Head, Mortgage Modeling Group
Morgan Stanley, NYC

Dissertation

On Large Sample Size Issues in Spatial Statistics

The focus of this thesis is on large sample size issues in spatial data analysis. Specifically, it consists of three major parts: spatial asymptotics; model fitting for large spatial datasets; and spatial design for one-time sampling. Our major contributions involve (i) providing various new results for spatial asymptotics; (ii) development of three new spatial process approximation methods useful for handling large spatial datasets; and (iii) development of approximately optimal sampling approaches for extensive spatial sampling. Performing large sample analysis for spatially dependent data is challenging. Based on different spatial sampling schemes, we consider three types of asymptotics: infill asymptotics, expansion asymptotics, and so called ``middle-ground" asymptotics. The first two asymptotics are well known but not fully studied. Middle-ground asymptotics is a new territory.
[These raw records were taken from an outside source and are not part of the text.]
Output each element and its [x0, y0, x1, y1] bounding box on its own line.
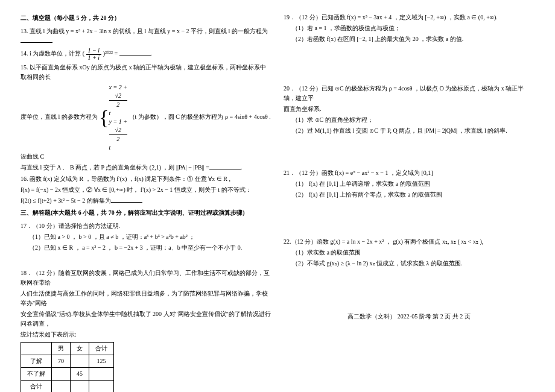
- q17-h: 17．（10 分）请选择恰当的方法证明.: [21, 221, 271, 231]
- cell: [52, 381, 71, 393]
- q21-2: （2） f(x) 在 [0,1] 上恰有两个零点，求实数 a 的取值范围: [284, 190, 534, 200]
- left-brace-icon: {: [99, 107, 109, 128]
- q16-c: f(2t) ≤ f(t+2) + 3t² − 5t − 2 的解集为: [21, 197, 111, 204]
- q14-b: )²⁰²² =: [103, 50, 118, 57]
- q17-1: （1）已知 a > 0 ， b > 0 ，且 a ≠ b ，证明：a³ + b³…: [21, 232, 271, 242]
- q15-l1-num: √2: [109, 92, 127, 101]
- q15-param-eq: { x = 2 + √22 t y = 1 + √22 t: [99, 83, 127, 152]
- q19-2: （2）若函数 f(x) 在区间 [−2, 1] 上的最大值为 20 ，求实数 a…: [284, 34, 534, 44]
- q21-1: （1） f(x) 在 [0,1] 上单调递增，求实数 a 的取值范围: [284, 179, 534, 189]
- cell: [89, 381, 114, 393]
- cell: 125: [89, 355, 114, 368]
- q20-h: 20．（12 分）已知 ⊙C 的极坐标方程为 ρ = 4cosθ ，以极点 O …: [284, 84, 534, 103]
- blank-15: [209, 163, 241, 169]
- q21-h: 21．（12 分）函数 f(x) = eˣ − ax² − x − 1 ，定义域…: [284, 168, 534, 178]
- question-14: 14. i 为虚数单位，计算 ( 1 − i 1 + i )²⁰²² = .: [21, 48, 271, 61]
- table-row: 合计: [21, 381, 114, 393]
- q14-a: 14. i 为虚数单位，计算 (: [21, 50, 84, 57]
- q13-text: 13. 直线 l 为曲线 y = x³ + 2x − 3ln x 的切线，且 l…: [21, 28, 268, 34]
- q15-l1b: t: [109, 109, 127, 118]
- cell: 了解: [21, 355, 52, 368]
- q14-num: 1 − i: [86, 48, 102, 55]
- right-column: 19．（12 分）已知函数 f(x) = x³ − 3ax + 4 ，定义域为 …: [278, 11, 541, 387]
- section-2-title: 二、填空题（每小题 5 分，共 20 分）: [21, 13, 271, 23]
- question-13: 13. 直线 l 为曲线 y = x³ + 2x − 3ln x 的切线，且 l…: [21, 27, 271, 46]
- cell: 合计: [21, 381, 52, 393]
- q18-c: 安全宣传倡议"活动.学校从全体学生中随机抽取了 200 人对"网络安全宣传倡议"…: [21, 309, 271, 329]
- blank-13: [21, 37, 52, 43]
- table-row: 男 女 合计: [21, 343, 114, 355]
- q15-l2a: y = 1 +: [109, 118, 127, 126]
- question-15: 15. 以平面直角坐标系 xOy 的原点为极点 x 轴的正半轴为极轴，建立极坐标…: [21, 63, 271, 172]
- table-row: 了解 70 125: [21, 355, 114, 368]
- q15-l2b: t: [109, 144, 127, 152]
- cell: [52, 368, 71, 381]
- cell: 70: [52, 355, 71, 368]
- table-row: 不了解 45: [21, 368, 114, 381]
- page-root: 二、填空题（每小题 5 分，共 20 分） 13. 直线 l 为曲线 y = x…: [0, 0, 555, 392]
- cell: 不了解: [21, 368, 52, 381]
- cell: [71, 381, 89, 393]
- cell: [89, 368, 114, 381]
- q15-a: 15. 以平面直角坐标系 xOy 的原点为极点 x 轴的正半轴为极轴，建立极坐标…: [21, 63, 271, 82]
- q15-d: 与直线 l 交于 A 、 B 两点，若 P 点的直角坐标为 (2,1) ，则 |…: [21, 164, 209, 171]
- q15-l1a: x = 2 +: [109, 83, 127, 92]
- q20-2: （2）过 M(1,1) 作直线 l 交圆 ⊙C 于 P, Q 两点，且 |PM|…: [284, 126, 534, 136]
- q22-h: 22.（12 分）函数 g(x) = a ln x − 2x + x² ， g(…: [284, 237, 534, 247]
- contingency-table: 男 女 合计 了解 70 125 不了解 45 合计: [21, 342, 114, 392]
- question-20: 20．（12 分）已知 ⊙C 的极坐标方程为 ρ = 4cosθ ，以极点 O …: [284, 84, 534, 136]
- q18-b: 人们生活便捷与高效工作的同时，网络犯罪也日益增多，为了防范网络犯罪与网络诈骗，学…: [21, 289, 271, 308]
- q20-h2: 面直角坐标系.: [284, 104, 534, 114]
- question-16: 16. 函数 f(x) 定义域为 R ，导函数为 f′(x) ，f(x) 满足下…: [21, 174, 271, 206]
- question-22: 22.（12 分）函数 g(x) = a ln x − 2x + x² ， g(…: [284, 237, 534, 268]
- q14-den: 1 + i: [86, 55, 102, 62]
- q18-a: 18．（12 分）随着互联网的发展，网络已成为人们日常学习、工作和生活不可或缺的…: [21, 268, 271, 288]
- q16-a: 16. 函数 f(x) 定义域为 R ，导函数为 f′(x) ，f(x) 满足下…: [21, 174, 271, 184]
- cell: 45: [71, 368, 89, 381]
- th-blank: [21, 343, 52, 355]
- blank-16: [111, 197, 142, 203]
- q15-l1-den: 2: [109, 101, 127, 109]
- cell: [71, 355, 89, 368]
- th-male: 男: [52, 343, 71, 355]
- q15-c: （t 为参数），圆 C 的极坐标方程为 ρ = 4sinθ + 4cosθ . …: [21, 113, 271, 160]
- q20-1: （1）求 ⊙C 的直角坐标方程；: [284, 115, 534, 125]
- th-total: 合计: [89, 343, 114, 355]
- page-footer: 高二数学（文科） 2022-05 阶考 第 2 页 共 2 页: [284, 312, 534, 321]
- q15-l2-num: √2: [109, 126, 127, 135]
- q18-d: 统计结果如下表所示:: [21, 330, 271, 340]
- q17-2: （2）已知 x ∈ R ， a = x² − 2 ， b = −2x + 3 ，…: [21, 243, 271, 253]
- question-21: 21．（12 分）函数 f(x) = eˣ − ax² − x − 1 ，定义域…: [284, 168, 534, 200]
- q16-b: f(x) = f(−x) − 2x 恒成立，② ∀x ∈ [0,+∞) 时， f…: [21, 185, 271, 195]
- question-19: 19．（12 分）已知函数 f(x) = x³ − 3ax + 4 ，定义域为 …: [284, 13, 534, 44]
- left-column: 二、填空题（每小题 5 分，共 20 分） 13. 直线 l 为曲线 y = x…: [14, 11, 278, 387]
- q22-1: （1）求实数 a 的取值范围: [284, 248, 534, 258]
- q19-h: 19．（12 分）已知函数 f(x) = x³ − 3ax + 4 ，定义域为 …: [284, 13, 534, 22]
- question-18: 18．（12 分）随着互联网的发展，网络已成为人们日常学习、工作和生活不可或缺的…: [21, 268, 271, 392]
- q14-fraction: 1 − i 1 + i: [86, 48, 102, 61]
- section-3-title: 三、解答题(本大题共 6 小题，共 70 分，解答应写出文字说明、证明过程或演算…: [21, 208, 271, 218]
- q15-b: 度单位，直线 l 的参数方程为: [21, 113, 98, 120]
- q15-l2-den: 2: [109, 135, 127, 144]
- q19-1: （1）若 a = 1 ，求函数的极值点与极值；: [284, 24, 534, 33]
- q22-2: （2）不等式 g(x₁) ≥ (λ − ln 2) x₂ 恒成立，试求实数 λ …: [284, 259, 534, 268]
- blank-14: [119, 49, 151, 55]
- question-17: 17．（10 分）请选择恰当的方法证明. （1）已知 a > 0 ， b > 0…: [21, 221, 271, 253]
- th-female: 女: [71, 343, 89, 355]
We study the limiting behavior of the Fisher information matrix, the asymptotic properties of various estimators, and the weak identifiability of the parameters in spatial models under these three asymptotics scenarios. Historically, it has been difficult to apply spatial modeling techniques to analyze large spatial datasets. The problem is that we have to handle the inversion and determinant computation of a covariance matrix with the size same as the sample size. Consider fitting a Gaussian spatial model for a spatial dataset with a large sample size n. Likelihood based or Bayesian modeling suffer from severe computational difficulties since each evaluation of the exact likelihood requires an O(n3) operation. We refer to this computational challenge as the ``large n problem." We develop a new finite sum process approximation model which is both theoretically attractive and computationally efficient. The model is implemented in a Bayesian framework and applied to analyze several large spatial datasets. Finally, we consider the problem of approximately optimal design in the special case of one-time sampling at a large number of spatial locations. Our goal is to develop a good design strategy to help practitioners select sampling locations.